No entanto, a tendência indica haver dificuldades impostas pelas corporações internacionais – que, de acordo com Friedmann (2005), organizaram um consórcio de varejistas privados, fabricantes, órgãos privados de certificação, e outros que representam os interesses percebidos do consumidor – que não parecem dispostas a abrirem mão de instituir barreiras privadas combinadas com as públicas já existentes para controlar o setor de alimentos orgânicos. Desta forma, diante da falta de pesquisas sobre o varejo de alimentos orgânicos de Belém, aparentemente, observa-se que restaria aos agricultores da proximidade da cidade a comercialização de seus alimentos em feiras e mercados: as quatro feiras de alimentos orgânicos, que são sazonais, e as pequenas organizações varejistas como as lojas de orgânicos menos integradas a cadeias de abastecimento globalizadas.

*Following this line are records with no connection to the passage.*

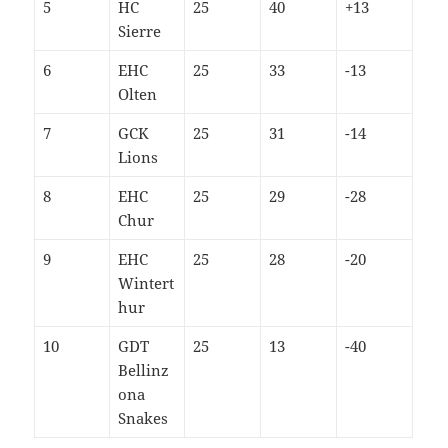
5
HC
25
40
+13
Sierre
6
EHC
25
33
-13
Olten
7
GCK
25
31
-14
Lions
8
EHC
25
29
-28
Chur
9
EHC
25
28
-20
Wintert
hur
10
GDT
25
13
-40
Bellinz
ona
Snakes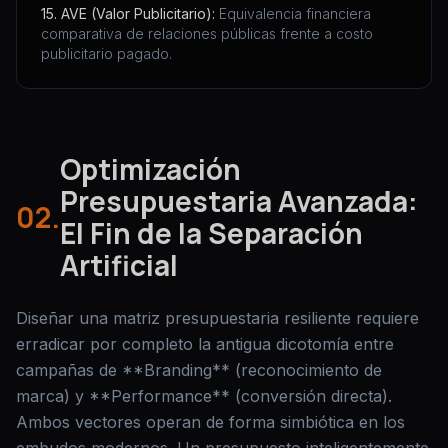
15. AVE (Valor Publicitario):
Equivalencia financiera
comparativa de relaciones públicas frente a costo
publicitario pagado.
Optimización
Presupuestaria Avanzada:
02.
El Fin de la Separación
Artificial
Diseñar una matriz presupuestaria resiliente requiere
erradicar por completo la antigua dicotomía entre
campañas de **Branding** (reconocimiento de
marca) y **Performance** (conversión directa).
Ambos vectores operan de forma simbiótica en los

Para se certificarem quanto às possibilidades das lojas de comporem estruturas descentralizadas de abastecimento de alimentos, como as tabernas representaram háa cinquenta anos atrás, desta vez como fornecedoras de alimentos orgânicos, o próximo capítulo analisa o seu processo de institucionalização no campo organizacional do varejo, coincidindo com as “linhas gerais” do contexto organizacional vistas neste capítulo.